## [GIVEN DATA]

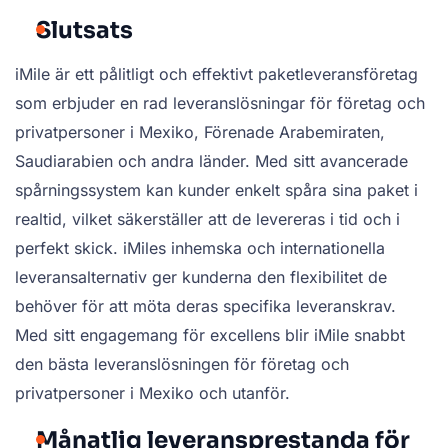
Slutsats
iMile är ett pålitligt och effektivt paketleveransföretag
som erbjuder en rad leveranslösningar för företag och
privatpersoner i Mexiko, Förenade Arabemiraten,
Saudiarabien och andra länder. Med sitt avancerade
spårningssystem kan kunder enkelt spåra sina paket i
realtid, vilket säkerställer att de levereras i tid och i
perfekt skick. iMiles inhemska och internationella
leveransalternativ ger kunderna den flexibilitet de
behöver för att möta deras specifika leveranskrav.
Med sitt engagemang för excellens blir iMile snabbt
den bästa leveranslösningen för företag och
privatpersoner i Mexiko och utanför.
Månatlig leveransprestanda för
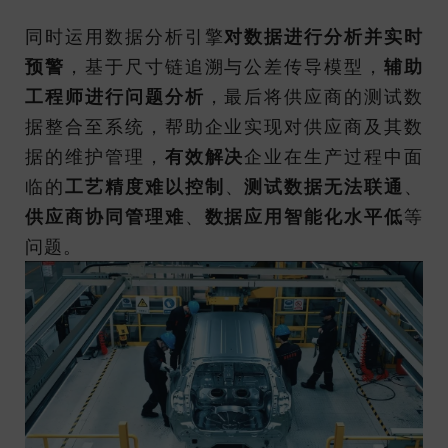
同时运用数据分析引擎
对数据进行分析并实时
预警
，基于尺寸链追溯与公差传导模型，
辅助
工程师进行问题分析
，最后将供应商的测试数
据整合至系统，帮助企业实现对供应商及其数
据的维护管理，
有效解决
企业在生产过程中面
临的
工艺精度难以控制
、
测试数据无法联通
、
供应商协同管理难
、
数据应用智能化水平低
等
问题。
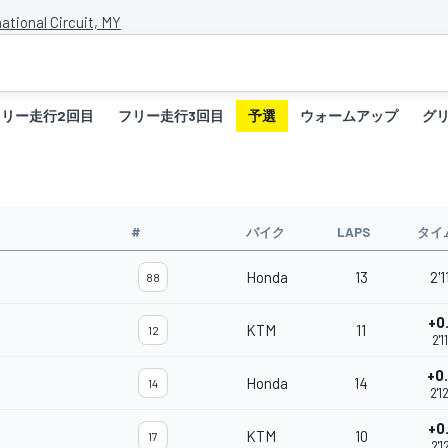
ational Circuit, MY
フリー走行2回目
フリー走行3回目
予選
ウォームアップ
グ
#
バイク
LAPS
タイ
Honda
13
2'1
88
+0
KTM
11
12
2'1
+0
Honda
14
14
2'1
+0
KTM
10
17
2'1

--

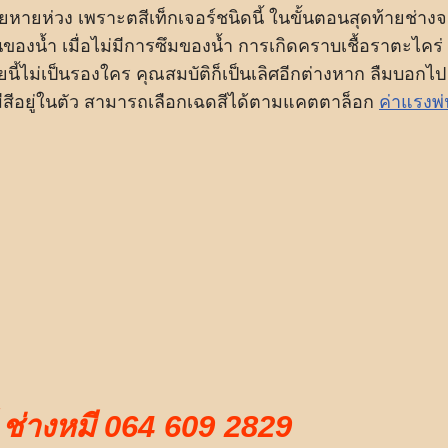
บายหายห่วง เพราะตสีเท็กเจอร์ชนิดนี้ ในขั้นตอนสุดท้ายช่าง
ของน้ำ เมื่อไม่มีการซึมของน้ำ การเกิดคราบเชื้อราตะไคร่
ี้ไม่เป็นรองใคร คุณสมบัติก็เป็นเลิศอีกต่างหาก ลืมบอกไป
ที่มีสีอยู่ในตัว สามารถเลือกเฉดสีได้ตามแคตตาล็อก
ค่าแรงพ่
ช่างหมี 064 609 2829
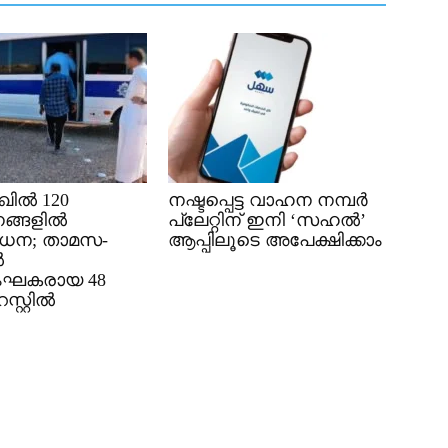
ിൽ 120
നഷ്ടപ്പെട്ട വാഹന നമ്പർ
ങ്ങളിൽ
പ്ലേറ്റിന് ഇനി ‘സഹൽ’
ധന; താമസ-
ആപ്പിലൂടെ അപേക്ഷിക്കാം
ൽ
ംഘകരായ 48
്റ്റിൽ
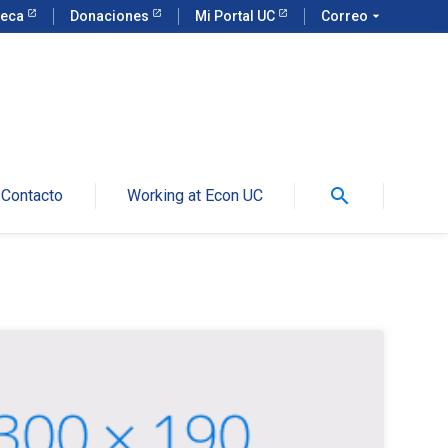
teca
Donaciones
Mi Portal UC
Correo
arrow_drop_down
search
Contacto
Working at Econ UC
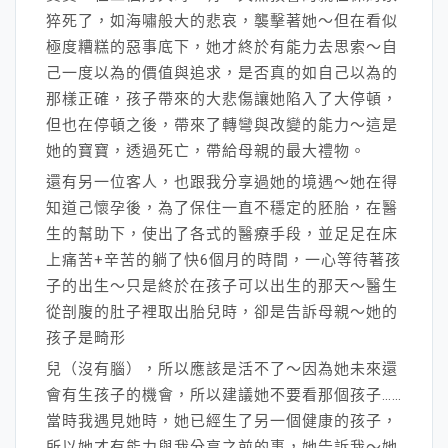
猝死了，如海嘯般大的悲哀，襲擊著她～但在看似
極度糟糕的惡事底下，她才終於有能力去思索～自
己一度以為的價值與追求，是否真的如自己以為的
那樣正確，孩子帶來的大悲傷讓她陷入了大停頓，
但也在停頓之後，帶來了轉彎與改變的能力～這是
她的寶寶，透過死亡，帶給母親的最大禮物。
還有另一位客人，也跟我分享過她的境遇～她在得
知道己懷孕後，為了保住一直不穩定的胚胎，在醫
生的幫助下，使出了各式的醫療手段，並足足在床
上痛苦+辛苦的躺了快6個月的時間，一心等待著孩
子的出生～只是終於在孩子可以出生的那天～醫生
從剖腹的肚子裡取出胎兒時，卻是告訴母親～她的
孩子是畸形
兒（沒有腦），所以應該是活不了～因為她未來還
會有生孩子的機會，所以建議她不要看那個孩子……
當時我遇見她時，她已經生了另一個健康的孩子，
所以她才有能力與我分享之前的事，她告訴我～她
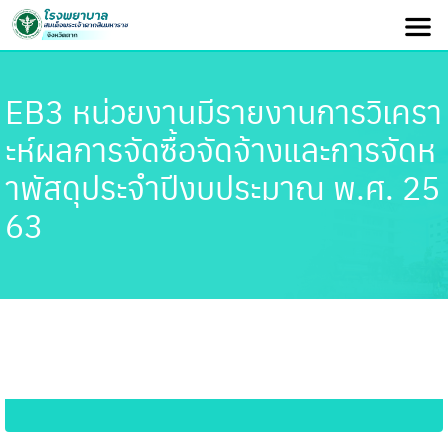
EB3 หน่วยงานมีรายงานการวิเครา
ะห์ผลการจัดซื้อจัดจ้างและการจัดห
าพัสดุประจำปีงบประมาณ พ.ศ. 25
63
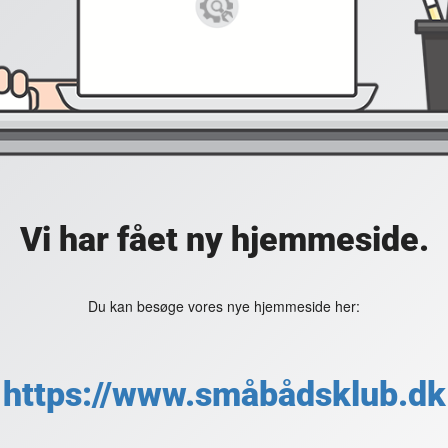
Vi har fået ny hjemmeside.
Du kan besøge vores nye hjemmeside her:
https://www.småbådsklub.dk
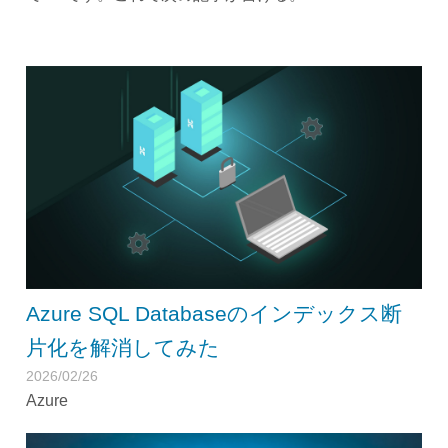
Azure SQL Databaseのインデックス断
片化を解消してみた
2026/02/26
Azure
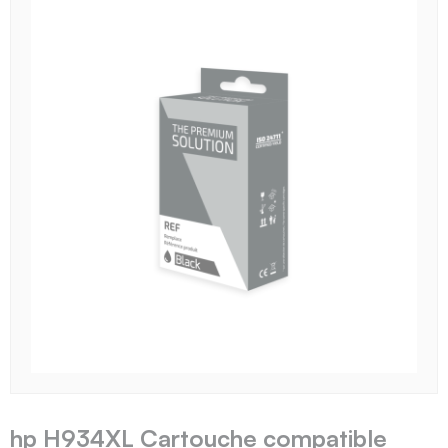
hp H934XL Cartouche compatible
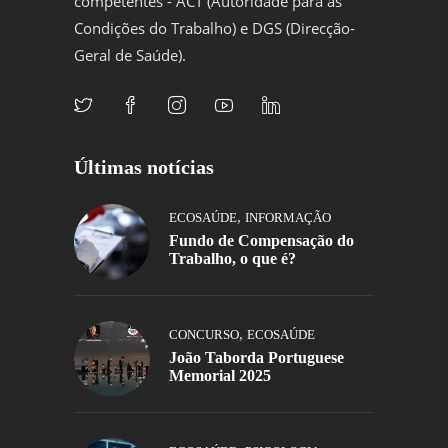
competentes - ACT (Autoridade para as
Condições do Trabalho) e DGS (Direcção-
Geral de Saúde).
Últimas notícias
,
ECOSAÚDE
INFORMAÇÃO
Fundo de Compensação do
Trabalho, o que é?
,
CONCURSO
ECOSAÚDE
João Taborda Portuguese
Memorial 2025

## [WHAT IS NEEDED]
Nothing but the lines from the one with "那樣正確，孩子帶來的大悲傷讓她陷入了大停頓，" up to and including the one with "Memorial 2025" should be printed, exactly as they read above. Please keep the pictures out.

## [TASK ANSWER]
那樣正確，孩子帶來的大悲傷讓她陷入了大停頓，
但也在停頓之後，帶來了轉彎與改變的能力～這是
她的寶寶，透過死亡，帶給母親的最大禮物。
還有另一位客人，也跟我分享過她的境遇～她在得
知道己懷孕後，為了保住一直不穩定的胚胎，在醫
生的幫助下，使出了各式的醫療手段，並足足在床
上痛苦+辛苦的躺了快6個月的時間，一心等待著孩
子的出生～只是終於在孩子可以出生的那天～醫生
從剖腹的肚子裡取出胎兒時，卻是告訴母親～她的
孩子是畸形
兒（沒有腦），所以應該是活不了～因為她未來還
會有生孩子的機會，所以建議她不要看那個孩子……
當時我遇見她時，她已經生了另一個健康的孩子，
所以她才有能力與我分享之前的事，她告訴我～她
EB3 หน่วยงานมีรายงานการวิเครา
ะห์ผลการจัดซื้อจัดจ้างและการจัดห
าพัสดุประจำปีงบประมาณ พ.ศ. 25
63
Vi har fået ny hjemmeside.
Du kan besøge vores nye hjemmeside her:
https://www.småbådsklub.dk
Azure SQL Databaseのインデックス断
片化を解消してみた
2026/02/26
Azure
hp H934XL Cartouche compatible
competentes - ACT (Autoridade para as
Condições do Trabalho) e DGS (Direcção-
Geral de Saúde).
Últimas notícias
,
ECOSAÚDE
INFORMAÇÃO
Fundo de Compensação do
Trabalho, o que é?
,
CONCURSO
ECOSAÚDE
João Taborda Portuguese
Memorial 2025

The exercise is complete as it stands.